En la mayor parte de las culturas tribales, padres e hijos conviven en un clima de cordial tolerancia. El hijo tiene mucho que aprender, de modo que padre e hijo pasan horas juntos fabricando puntas de flecha, reparando una lanza o siguiendo la pista a un animal astuto. Cuando un padre y un hijo pasan largas horas juntos, lo que aún hacen algunos padres e hijos, se puede decir que, como si de alimento se tratase, una sustancia se transfiere del cuerpo más viejo al más joven.
En nuestro tiempo, la mente intentaría definir el intercambio entre padre e hijo como un proceso de imitación. Pero yo creo que lo que en realidad ocurre es un intercambio físico, como si una sustancia pasase directamente a las células. El cuerpo del hijo —no su mente— recibe, y el padre da este alimento a un nivel muy por debajo de la consciencia.

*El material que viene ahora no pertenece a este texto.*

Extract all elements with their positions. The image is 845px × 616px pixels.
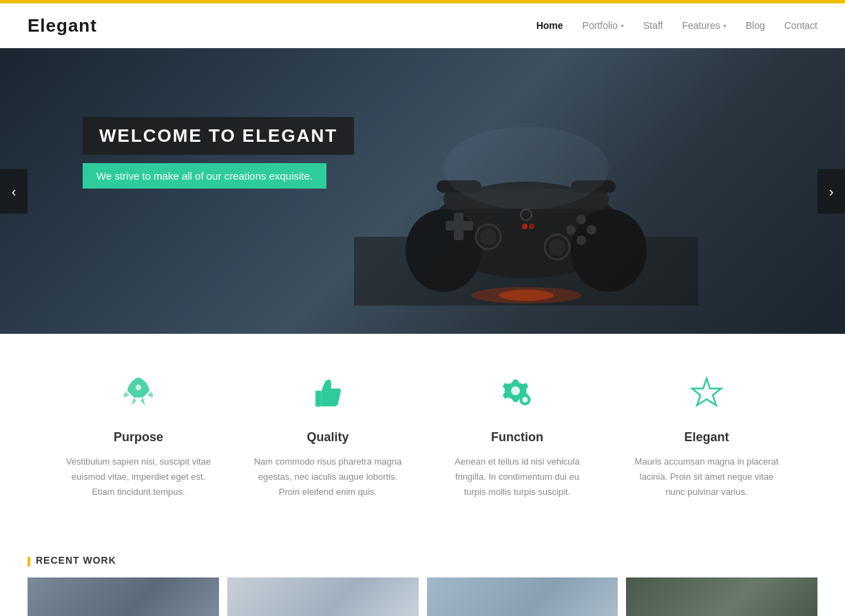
recent-work-section: RECENT WORK xyxy=(0,534,845,616)
portfolio-grid xyxy=(28,577,817,616)
svg-point-21 xyxy=(499,290,554,301)
svg-point-8 xyxy=(587,225,596,235)
svg-point-27 xyxy=(522,397,528,403)
recent-work-title: RECENT WORK xyxy=(28,555,817,566)
nav-features[interactable]: Features ▾ xyxy=(682,20,726,31)
main-nav: Home Portfolio ▾ Staff Features ▾ Blog C… xyxy=(536,20,817,31)
svg-rect-6 xyxy=(446,221,473,231)
portfolio-img-2 xyxy=(227,577,419,616)
portfolio-img-1 xyxy=(28,577,219,616)
hero-slider: WELCOME TO ELEGANT We strive to make all… xyxy=(0,48,845,334)
nav-staff[interactable]: Staff xyxy=(643,20,663,31)
feature-quality: Quality Nam commodo risus pharetra magna… xyxy=(233,375,423,500)
feature-elegant-title: Elegant xyxy=(633,430,781,445)
feature-purpose: Purpose Vestibulum sapien nisi, suscipit… xyxy=(44,375,233,500)
svg-point-16 xyxy=(529,224,534,229)
star-icon xyxy=(633,375,781,419)
feature-purpose-title: Purpose xyxy=(65,430,213,445)
thumbsup-icon xyxy=(254,375,402,419)
svg-marker-28 xyxy=(692,379,721,405)
hero-title-box: WELCOME TO ELEGANT xyxy=(83,117,354,155)
nav-home[interactable]: Home xyxy=(536,20,563,31)
hero-prev-arrow[interactable]: ‹ xyxy=(0,169,28,213)
feature-elegant: Elegant Mauris accumsan magna in placera… xyxy=(612,375,802,500)
hero-subtitle-box: We strive to make all of our creations e… xyxy=(83,163,326,189)
hero-content: WELCOME TO ELEGANT We strive to make all… xyxy=(83,117,354,189)
features-section: Purpose Vestibulum sapien nisi, suscipit… xyxy=(0,334,845,534)
feature-function-title: Function xyxy=(444,430,592,445)
svg-point-9 xyxy=(566,225,576,235)
svg-rect-24 xyxy=(315,391,321,407)
chevron-left-icon: ‹ xyxy=(12,183,17,199)
features-grid: Purpose Vestibulum sapien nisi, suscipit… xyxy=(44,375,802,500)
feature-quality-desc: Nam commodo risus pharetra magna egestas… xyxy=(254,454,402,500)
feature-purpose-desc: Vestibulum sapien nisi, suscipit vitae e… xyxy=(65,454,213,500)
hero-image-controller xyxy=(354,92,698,312)
portfolio-img-3 xyxy=(427,577,618,616)
svg-point-7 xyxy=(576,215,586,224)
gear-icon xyxy=(444,375,592,419)
rocket-icon xyxy=(65,375,213,419)
svg-point-15 xyxy=(522,224,528,229)
feature-quality-title: Quality xyxy=(254,430,402,445)
svg-point-25 xyxy=(511,386,520,395)
portfolio-item-2[interactable] xyxy=(227,577,419,616)
chevron-right-icon: › xyxy=(829,183,834,199)
feature-function: Function Aenean et tellus id nisi vehicu… xyxy=(423,375,612,500)
hero-subtitle: We strive to make all of our creations e… xyxy=(96,170,313,182)
feature-function-desc: Aenean et tellus id nisi vehicula fringi… xyxy=(444,454,592,500)
nav-portfolio[interactable]: Portfolio ▾ xyxy=(583,20,624,31)
svg-point-22 xyxy=(444,127,609,209)
hero-next-arrow[interactable]: › xyxy=(817,169,845,213)
svg-point-23 xyxy=(136,385,141,390)
hero-title: WELCOME TO ELEGANT xyxy=(99,125,337,147)
portfolio-img-4 xyxy=(626,577,817,616)
svg-point-10 xyxy=(576,235,586,245)
svg-point-14 xyxy=(549,239,565,255)
portfolio-item-4[interactable] xyxy=(626,577,817,616)
chevron-down-icon: ▾ xyxy=(723,22,727,30)
svg-point-12 xyxy=(480,229,497,245)
portfolio-item-1[interactable] xyxy=(28,577,219,616)
site-logo: Elegant xyxy=(28,15,97,36)
portfolio-item-3[interactable] xyxy=(427,577,618,616)
nav-contact[interactable]: Contact xyxy=(784,20,817,31)
svg-point-17 xyxy=(521,209,532,220)
header: Elegant Home Portfolio ▾ Staff Features … xyxy=(0,3,845,48)
chevron-down-icon: ▾ xyxy=(620,22,624,30)
nav-blog[interactable]: Blog xyxy=(746,20,765,31)
feature-elegant-desc: Mauris accumsan magna in placerat lacini… xyxy=(633,454,781,500)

El hijo no recibe una curación por imposición de manos sino corporal. Sus células reciben cierto conocimiento sobre el cuerpo masculino adulto. El cuerpo más joven aprende a qué frecuencia vibra el cuerpo masculino. Empieza a percibir la canción que cantan las células del varón adulto, y cómo bailan las encantadoras, elegantes, solitarias, valientes, semiavergonzadas moléculas masculinas.